Skip the images. Copy the records exactly as written.

[Collected data]
-*-
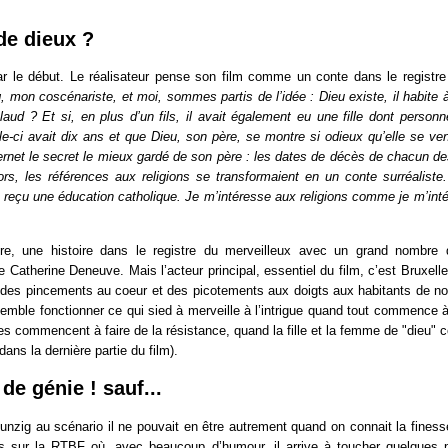
de dieux ?
le début. Le réalisateur pense son film comme un conte dans le registre 
mon coscénariste, et moi, sommes partis de l’idée : Dieu existe, il habite à
laud ? Et si, en plus d’un fils, il avait également eu une fille dont personn
lle-ci avait dix ans et que Dieu, son père, se montre si odieux qu’elle se v
rnet le secret le mieux gardé de son père : les dates de décès de chacun de
ors, les références aux religions se transformaient en un conte surréaliste
i reçu une éducation catholique. Je m’intéresse aux religions comme je m’int
ire, une histoire dans le registre du merveilleux avec un grand nombre 
e Catherine Deneuve. Mais l’acteur principal, essentiel du film, c’est Bruxell
 des pincements au coeur et des picotements aux doigts aux habitants de no
 semble fonctionner ce qui sied à merveille à l’intrigue quand tout commence à 
s commencent à faire de la résistance, quand la fille et la femme de "dieu"
 dans la dernière partie du film).
de génie ! sauf...
ig au scénario il ne pouvait en être autrement quand on connait la finesse
ns sur la RTBF où, avec beaucoup d’humour, il arrive à toucher quelques p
-*-
> _SOLVED PROBLEM_
de dieux ?
le début. Le réalisateur pense son film comme un conte dans le registre 
mon coscénariste, et moi, sommes partis de l’idée : Dieu existe, il habite à
laud ? Et si, en plus d’un fils, il avait également eu une fille dont personn
lle-ci avait dix ans et que Dieu, son père, se montre si odieux qu’elle se v
rnet le secret le mieux gardé de son père : les dates de décès de chacun de
ors, les références aux religions se transformaient en un conte surréaliste
i reçu une éducation catholique. Je m’intéresse aux religions comme je m’int
ire, une histoire dans le registre du merveilleux avec un grand nombre 
e Catherine Deneuve. Mais l’acteur principal, essentiel du film, c’est Bruxell
 des pincements au coeur et des picotements aux doigts aux habitants de no
 semble fonctionner ce qui sied à merveille à l’intrigue quand tout commence à 
s commencent à faire de la résistance, quand la fille et la femme de "dieu"
 dans la dernière partie du film).
de génie ! sauf...
ig au scénario il ne pouvait en être autrement quand on connait la finesse
ns sur la RTBF où, avec beaucoup d’humour, il arrive à toucher quelques p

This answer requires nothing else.